# EXERCISE REQUIREMENTS
Below is a block of entries; repeat all of it exactly but omit the pictures.
*** DATA IN THIS EXERCISE Section Begins ***
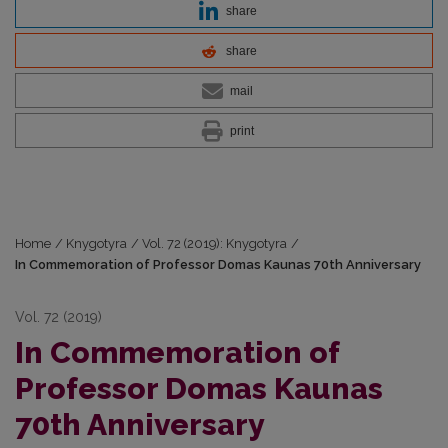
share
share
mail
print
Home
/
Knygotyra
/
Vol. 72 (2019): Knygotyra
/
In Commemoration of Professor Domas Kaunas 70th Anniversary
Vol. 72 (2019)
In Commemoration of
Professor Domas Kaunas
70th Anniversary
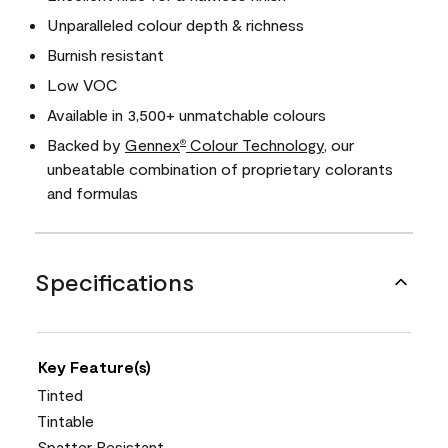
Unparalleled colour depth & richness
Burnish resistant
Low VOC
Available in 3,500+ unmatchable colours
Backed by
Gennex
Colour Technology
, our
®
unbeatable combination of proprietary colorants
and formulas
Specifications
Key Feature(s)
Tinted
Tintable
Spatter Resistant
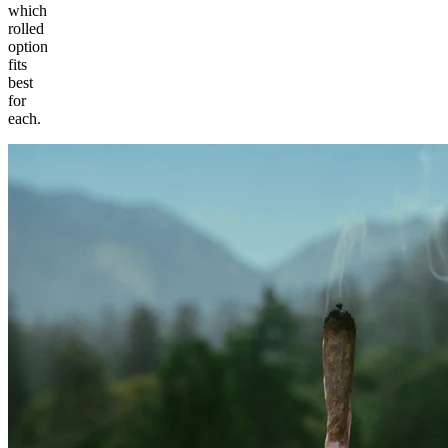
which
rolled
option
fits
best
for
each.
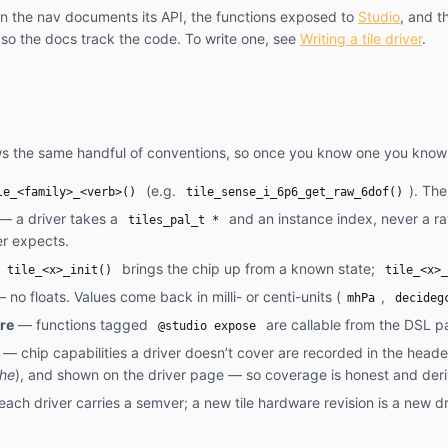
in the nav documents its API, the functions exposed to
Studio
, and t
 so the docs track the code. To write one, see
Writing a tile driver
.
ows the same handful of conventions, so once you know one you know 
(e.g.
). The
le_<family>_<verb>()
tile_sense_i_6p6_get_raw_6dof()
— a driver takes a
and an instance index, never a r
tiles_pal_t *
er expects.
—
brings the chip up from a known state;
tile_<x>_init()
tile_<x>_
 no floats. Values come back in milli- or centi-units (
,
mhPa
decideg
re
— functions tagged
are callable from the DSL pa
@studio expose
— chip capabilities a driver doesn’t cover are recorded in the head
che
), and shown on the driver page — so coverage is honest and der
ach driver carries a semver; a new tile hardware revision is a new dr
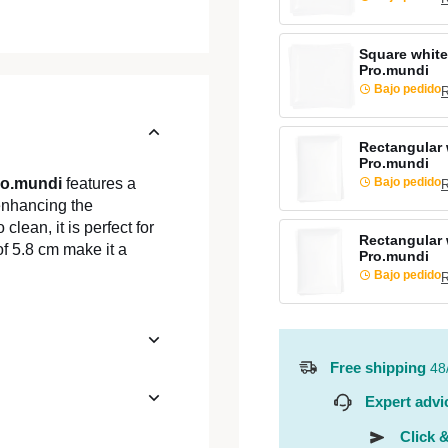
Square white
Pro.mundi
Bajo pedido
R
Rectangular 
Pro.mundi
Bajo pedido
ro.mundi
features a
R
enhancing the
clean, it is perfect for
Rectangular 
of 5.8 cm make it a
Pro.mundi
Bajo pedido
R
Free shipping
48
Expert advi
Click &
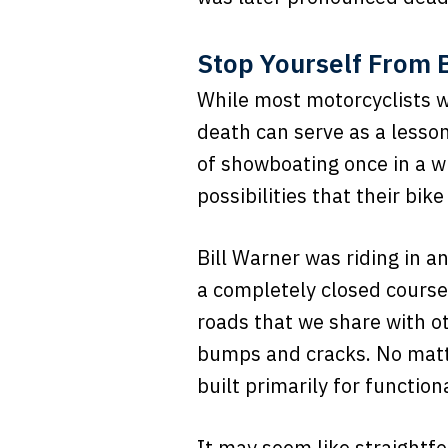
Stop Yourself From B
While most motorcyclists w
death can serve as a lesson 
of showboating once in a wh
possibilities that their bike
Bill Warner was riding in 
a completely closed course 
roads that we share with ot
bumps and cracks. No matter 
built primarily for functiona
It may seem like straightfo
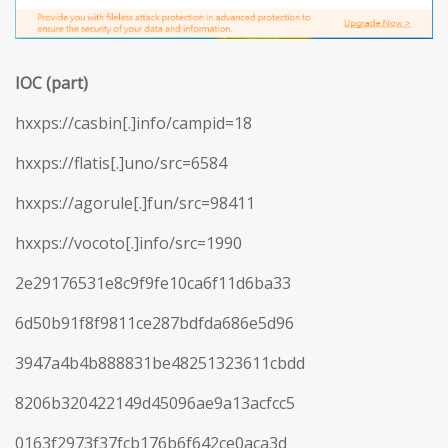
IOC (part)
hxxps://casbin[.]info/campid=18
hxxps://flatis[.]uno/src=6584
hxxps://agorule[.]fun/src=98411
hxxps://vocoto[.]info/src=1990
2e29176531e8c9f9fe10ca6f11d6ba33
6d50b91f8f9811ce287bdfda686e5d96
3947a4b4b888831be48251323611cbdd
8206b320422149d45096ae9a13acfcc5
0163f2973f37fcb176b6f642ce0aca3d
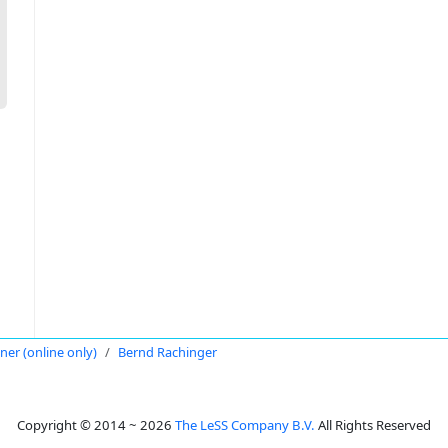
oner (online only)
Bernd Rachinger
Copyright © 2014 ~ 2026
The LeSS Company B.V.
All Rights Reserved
*** DATA IN THIS EXERCISE Section Ends ***
# ANSWER TO THIS PROBLEM
share
share
mail
print
Home
/
Knygotyra
/
Vol. 72 (2019): Knygotyra
/
In Commemoration of Professor Domas Kaunas 70th Anniversary
Vol. 72 (2019)
In Commemoration of
Professor Domas Kaunas
70th Anniversary
Unparalleled colour depth & richness
Burnish resistant
Low VOC
Available in 3,500+ unmatchable colours
Backed by
Gennex
Colour Technology
, our
®
unbeatable combination of proprietary colorants
and formulas
Specifications
Key Feature(s)
Tinted
Tintable
Spatter Resistant
which
rolled
option
fits
best
for
each.
in the nav documents its API, the functions exposed to
Studio
, and t
 so the docs track the code. To write one, see
Writing a tile driver
.
ows the same handful of conventions, so once you know one you know 
(e.g.
). The
le_<family>_<verb>()
tile_sense_i_6p6_get_raw_6dof()
— a driver takes a
and an instance index, never a r
tiles_pal_t *
er expects.
—
brings the chip up from a known state;
tile_<x>_init()
tile_<x>_
 no floats. Values come back in milli- or centi-units (
,
mhPa
decideg
re
— functions tagged
are callable from the DSL pa
@studio expose
— chip capabilities a driver doesn’t cover are recorded in the head
che
), and shown on the driver page — so coverage is honest and der
ach driver carries a semver; a new tile hardware revision is a new dr
Square white
Pro.mundi
Bajo pedido
R
Rectangular 
Pro.mundi
Bajo pedido
ro.mundi
features a
R
enhancing the
clean, it is perfect for
Rectangular 
of 5.8 cm make it a
Pro.mundi
Bajo pedido
R
Free shipping
48
Expert advi
Click &
Stop Yourself From B
While most motorcyclists w
death can serve as a lesson 
of showboating once in a wh
possibilities that their bike
Bill Warner was riding in 
a completely closed course 
roads that we share with ot
bumps and cracks. No matter 
built primarily for functiona
It may seem like straightfo
IOC (part)
hxxps://casbin[.]info/campid=18
hxxps://flatis[.]uno/src=6584
hxxps://agorule[.]fun/src=98411
hxxps://vocoto[.]info/src=1990
2e29176531e8c9f9fe10ca6f11d6ba33
6d50b91f8f9811ce287bdfda686e5d96
3947a4b4b888831be48251323611cbdd
8206b320422149d45096ae9a13acfcc5
0163f2973f37fcb176b6f642ce0aca3d
oner (online only)
Bernd Rachinger
Copyright © 2014 ~ 2026
The LeSS Company B.V.
All Rights Reserved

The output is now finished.